'''

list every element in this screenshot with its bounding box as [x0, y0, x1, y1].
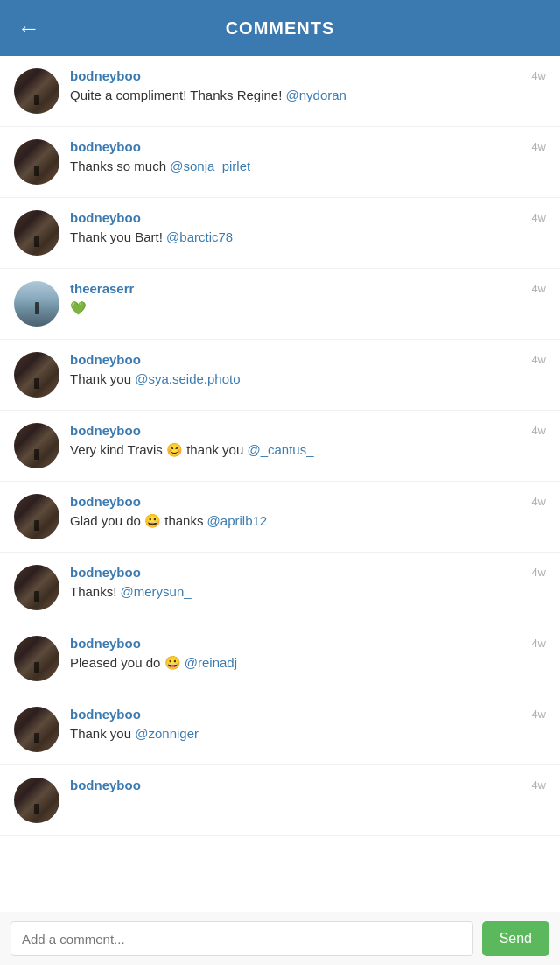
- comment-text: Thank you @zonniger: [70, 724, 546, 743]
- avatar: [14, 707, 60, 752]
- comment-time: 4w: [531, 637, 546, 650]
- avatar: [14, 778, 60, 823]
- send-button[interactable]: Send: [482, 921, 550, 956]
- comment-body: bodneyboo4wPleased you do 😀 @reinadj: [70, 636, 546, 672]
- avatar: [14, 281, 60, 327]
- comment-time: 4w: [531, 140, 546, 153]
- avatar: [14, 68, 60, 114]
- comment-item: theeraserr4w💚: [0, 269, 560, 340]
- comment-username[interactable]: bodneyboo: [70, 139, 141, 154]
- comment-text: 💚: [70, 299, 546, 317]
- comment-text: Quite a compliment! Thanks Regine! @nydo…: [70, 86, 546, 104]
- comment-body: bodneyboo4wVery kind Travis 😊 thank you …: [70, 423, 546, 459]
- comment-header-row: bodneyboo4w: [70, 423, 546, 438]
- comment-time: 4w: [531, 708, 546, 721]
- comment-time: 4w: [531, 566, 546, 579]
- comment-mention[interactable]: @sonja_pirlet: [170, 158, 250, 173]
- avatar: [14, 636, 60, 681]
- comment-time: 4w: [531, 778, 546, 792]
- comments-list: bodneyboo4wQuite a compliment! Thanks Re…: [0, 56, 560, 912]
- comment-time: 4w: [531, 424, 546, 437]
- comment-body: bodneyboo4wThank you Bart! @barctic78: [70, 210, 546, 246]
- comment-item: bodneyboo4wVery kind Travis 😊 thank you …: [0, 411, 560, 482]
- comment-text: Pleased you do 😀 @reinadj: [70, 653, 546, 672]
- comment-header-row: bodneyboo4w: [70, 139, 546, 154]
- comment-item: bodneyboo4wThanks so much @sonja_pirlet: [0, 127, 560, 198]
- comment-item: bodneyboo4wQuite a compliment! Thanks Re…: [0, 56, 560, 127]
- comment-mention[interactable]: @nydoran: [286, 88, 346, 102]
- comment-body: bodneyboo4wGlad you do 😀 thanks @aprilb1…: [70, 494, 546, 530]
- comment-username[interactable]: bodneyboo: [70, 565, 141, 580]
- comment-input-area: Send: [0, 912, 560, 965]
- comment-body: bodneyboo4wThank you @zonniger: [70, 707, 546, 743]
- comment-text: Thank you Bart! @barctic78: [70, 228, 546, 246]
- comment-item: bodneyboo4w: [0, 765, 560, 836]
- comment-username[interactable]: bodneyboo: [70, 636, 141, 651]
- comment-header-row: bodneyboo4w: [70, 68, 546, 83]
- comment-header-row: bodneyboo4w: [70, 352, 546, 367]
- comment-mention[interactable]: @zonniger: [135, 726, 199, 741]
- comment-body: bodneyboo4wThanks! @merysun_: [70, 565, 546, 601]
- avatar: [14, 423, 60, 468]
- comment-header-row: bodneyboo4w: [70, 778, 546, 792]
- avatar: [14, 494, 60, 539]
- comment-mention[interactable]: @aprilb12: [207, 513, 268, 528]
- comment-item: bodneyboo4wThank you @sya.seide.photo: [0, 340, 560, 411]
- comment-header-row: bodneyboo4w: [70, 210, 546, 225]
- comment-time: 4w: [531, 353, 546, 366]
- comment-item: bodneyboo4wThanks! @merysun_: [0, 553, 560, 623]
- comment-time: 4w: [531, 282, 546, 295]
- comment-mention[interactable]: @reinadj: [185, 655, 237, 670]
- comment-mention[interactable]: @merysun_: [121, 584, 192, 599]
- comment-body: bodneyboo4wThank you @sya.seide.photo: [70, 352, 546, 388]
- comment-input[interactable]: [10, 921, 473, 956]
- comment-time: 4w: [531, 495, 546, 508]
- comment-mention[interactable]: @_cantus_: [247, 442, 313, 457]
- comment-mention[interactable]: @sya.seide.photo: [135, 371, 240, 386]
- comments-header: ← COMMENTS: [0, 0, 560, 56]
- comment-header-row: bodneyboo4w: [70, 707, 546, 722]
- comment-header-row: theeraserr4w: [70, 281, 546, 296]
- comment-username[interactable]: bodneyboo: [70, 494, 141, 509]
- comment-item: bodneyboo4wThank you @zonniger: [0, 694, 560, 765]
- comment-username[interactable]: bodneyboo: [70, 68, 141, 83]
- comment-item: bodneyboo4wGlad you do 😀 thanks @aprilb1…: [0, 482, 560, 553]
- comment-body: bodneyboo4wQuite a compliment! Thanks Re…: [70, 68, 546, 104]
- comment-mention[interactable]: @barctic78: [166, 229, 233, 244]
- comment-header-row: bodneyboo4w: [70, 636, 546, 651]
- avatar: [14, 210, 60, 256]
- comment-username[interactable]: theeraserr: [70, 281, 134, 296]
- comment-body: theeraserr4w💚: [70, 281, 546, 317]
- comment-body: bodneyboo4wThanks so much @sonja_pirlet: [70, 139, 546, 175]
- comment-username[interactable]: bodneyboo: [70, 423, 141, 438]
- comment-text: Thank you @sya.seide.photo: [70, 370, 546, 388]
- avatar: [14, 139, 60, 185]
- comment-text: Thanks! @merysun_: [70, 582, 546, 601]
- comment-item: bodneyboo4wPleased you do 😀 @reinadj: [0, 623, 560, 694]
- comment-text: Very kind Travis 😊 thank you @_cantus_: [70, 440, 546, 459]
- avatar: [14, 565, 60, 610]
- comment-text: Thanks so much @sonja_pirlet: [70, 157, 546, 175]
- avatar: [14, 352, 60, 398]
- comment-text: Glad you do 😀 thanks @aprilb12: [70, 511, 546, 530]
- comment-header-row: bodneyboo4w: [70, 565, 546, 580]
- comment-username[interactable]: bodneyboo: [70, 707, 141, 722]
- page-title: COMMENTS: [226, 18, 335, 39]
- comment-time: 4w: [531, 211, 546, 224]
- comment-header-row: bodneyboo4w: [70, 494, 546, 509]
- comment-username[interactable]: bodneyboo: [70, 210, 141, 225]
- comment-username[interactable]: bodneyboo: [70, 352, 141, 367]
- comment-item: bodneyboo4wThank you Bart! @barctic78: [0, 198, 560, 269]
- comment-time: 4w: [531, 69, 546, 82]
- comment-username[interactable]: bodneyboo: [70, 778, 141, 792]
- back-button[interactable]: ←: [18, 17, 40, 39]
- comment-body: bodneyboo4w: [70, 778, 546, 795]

'''

* DIRECTIONS
The material above is to be transcribed exactly, with its images omitted.

* ANSWER SPACE
list every element in this screenshot with its bounding box as [x0, y0, x1, y1].
- comment-text: Thank you @zonniger: [70, 724, 546, 743]
- avatar: [14, 707, 60, 752]
- comment-time: 4w: [531, 637, 546, 650]
- avatar: [14, 778, 60, 823]
- send-button[interactable]: Send: [482, 921, 550, 956]
- comment-body: bodneyboo4wPleased you do 😀 @reinadj: [70, 636, 546, 672]
- avatar: [14, 281, 60, 327]
- comment-time: 4w: [531, 140, 546, 153]
- avatar: [14, 68, 60, 114]
- comment-item: theeraserr4w💚: [0, 269, 560, 340]
- comment-username[interactable]: bodneyboo: [70, 139, 141, 154]
- comment-text: 💚: [70, 299, 546, 317]
- comment-text: Quite a compliment! Thanks Regine! @nydo…: [70, 86, 546, 104]
- comment-body: bodneyboo4wVery kind Travis 😊 thank you …: [70, 423, 546, 459]
- comment-header-row: bodneyboo4w: [70, 423, 546, 438]
- comment-time: 4w: [531, 708, 546, 721]
- comment-time: 4w: [531, 566, 546, 579]
- comment-mention[interactable]: @sonja_pirlet: [170, 158, 250, 173]
- avatar: [14, 636, 60, 681]
- comment-time: 4w: [531, 778, 546, 792]
- comments-list: bodneyboo4wQuite a compliment! Thanks Re…: [0, 56, 560, 912]
- comment-time: 4w: [531, 424, 546, 437]
- comment-body: bodneyboo4wThank you Bart! @barctic78: [70, 210, 546, 246]
- comment-item: bodneyboo4wVery kind Travis 😊 thank you …: [0, 411, 560, 482]
- comment-text: Pleased you do 😀 @reinadj: [70, 653, 546, 672]
- comment-header-row: bodneyboo4w: [70, 139, 546, 154]
- comment-item: bodneyboo4wThanks so much @sonja_pirlet: [0, 127, 560, 198]
- comment-item: bodneyboo4wQuite a compliment! Thanks Re…: [0, 56, 560, 127]
- comment-mention[interactable]: @nydoran: [286, 88, 346, 102]
- comment-body: bodneyboo4wGlad you do 😀 thanks @aprilb1…: [70, 494, 546, 530]
- comment-username[interactable]: bodneyboo: [70, 565, 141, 580]
- comment-input-area: Send: [0, 912, 560, 965]
- comment-body: bodneyboo4wThank you @zonniger: [70, 707, 546, 743]
- comment-text: Thank you Bart! @barctic78: [70, 228, 546, 246]
- comment-item: bodneyboo4w: [0, 765, 560, 836]
- comment-username[interactable]: bodneyboo: [70, 636, 141, 651]
- comment-header-row: bodneyboo4w: [70, 68, 546, 83]
- comment-header-row: bodneyboo4w: [70, 352, 546, 367]
- comment-mention[interactable]: @zonniger: [135, 726, 199, 741]
- comment-body: bodneyboo4wThanks! @merysun_: [70, 565, 546, 601]
- avatar: [14, 423, 60, 468]
- comment-header-row: bodneyboo4w: [70, 778, 546, 792]
- avatar: [14, 494, 60, 539]
- comment-mention[interactable]: @aprilb12: [207, 513, 268, 528]
- comment-item: bodneyboo4wThank you @sya.seide.photo: [0, 340, 560, 411]
- comment-header-row: bodneyboo4w: [70, 210, 546, 225]
- comment-time: 4w: [531, 353, 546, 366]
- comment-item: bodneyboo4wThanks! @merysun_: [0, 553, 560, 623]
- comment-time: 4w: [531, 282, 546, 295]
- comment-mention[interactable]: @reinadj: [185, 655, 237, 670]
- comment-mention[interactable]: @merysun_: [121, 584, 192, 599]
- comment-body: bodneyboo4wThank you @sya.seide.photo: [70, 352, 546, 388]
- comment-input[interactable]: [10, 921, 473, 956]
- comment-time: 4w: [531, 495, 546, 508]
- comment-mention[interactable]: @_cantus_: [247, 442, 313, 457]
- comment-mention[interactable]: @sya.seide.photo: [135, 371, 240, 386]
- comments-header: ← COMMENTS: [0, 0, 560, 56]
- comment-header-row: bodneyboo4w: [70, 707, 546, 722]
- comment-header-row: theeraserr4w: [70, 281, 546, 296]
- comment-username[interactable]: bodneyboo: [70, 494, 141, 509]
- comment-item: bodneyboo4wThank you @zonniger: [0, 694, 560, 765]
- comment-username[interactable]: bodneyboo: [70, 68, 141, 83]
- comment-item: bodneyboo4wGlad you do 😀 thanks @aprilb1…: [0, 482, 560, 553]
- comment-body: bodneyboo4wQuite a compliment! Thanks Re…: [70, 68, 546, 104]
- comment-mention[interactable]: @barctic78: [166, 229, 233, 244]
- comment-header-row: bodneyboo4w: [70, 636, 546, 651]
- avatar: [14, 210, 60, 256]
- comment-username[interactable]: theeraserr: [70, 281, 134, 296]
- comment-body: theeraserr4w💚: [70, 281, 546, 317]
- comment-body: bodneyboo4wThanks so much @sonja_pirlet: [70, 139, 546, 175]
- comment-username[interactable]: bodneyboo: [70, 423, 141, 438]
- comment-text: Thank you @sya.seide.photo: [70, 370, 546, 388]
- avatar: [14, 139, 60, 185]
- comment-text: Thanks! @merysun_: [70, 582, 546, 601]
- comment-item: bodneyboo4wPleased you do 😀 @reinadj: [0, 623, 560, 694]
- comment-text: Very kind Travis 😊 thank you @_cantus_: [70, 440, 546, 459]
- avatar: [14, 565, 60, 610]
- comment-text: Thanks so much @sonja_pirlet: [70, 157, 546, 175]
- avatar: [14, 352, 60, 398]
- comment-text: Glad you do 😀 thanks @aprilb12: [70, 511, 546, 530]
- comment-header-row: bodneyboo4w: [70, 565, 546, 580]
- comment-username[interactable]: bodneyboo: [70, 707, 141, 722]
- page-title: COMMENTS: [226, 18, 335, 39]
- comment-time: 4w: [531, 211, 546, 224]
- comment-header-row: bodneyboo4w: [70, 494, 546, 509]
- comment-username[interactable]: bodneyboo: [70, 210, 141, 225]
- comment-username[interactable]: bodneyboo: [70, 352, 141, 367]
- comment-item: bodneyboo4wThank you Bart! @barctic78: [0, 198, 560, 269]
- comment-time: 4w: [531, 69, 546, 82]
- comment-username[interactable]: bodneyboo: [70, 778, 141, 792]
- back-button[interactable]: ←: [18, 17, 40, 39]
- comment-body: bodneyboo4w: [70, 778, 546, 795]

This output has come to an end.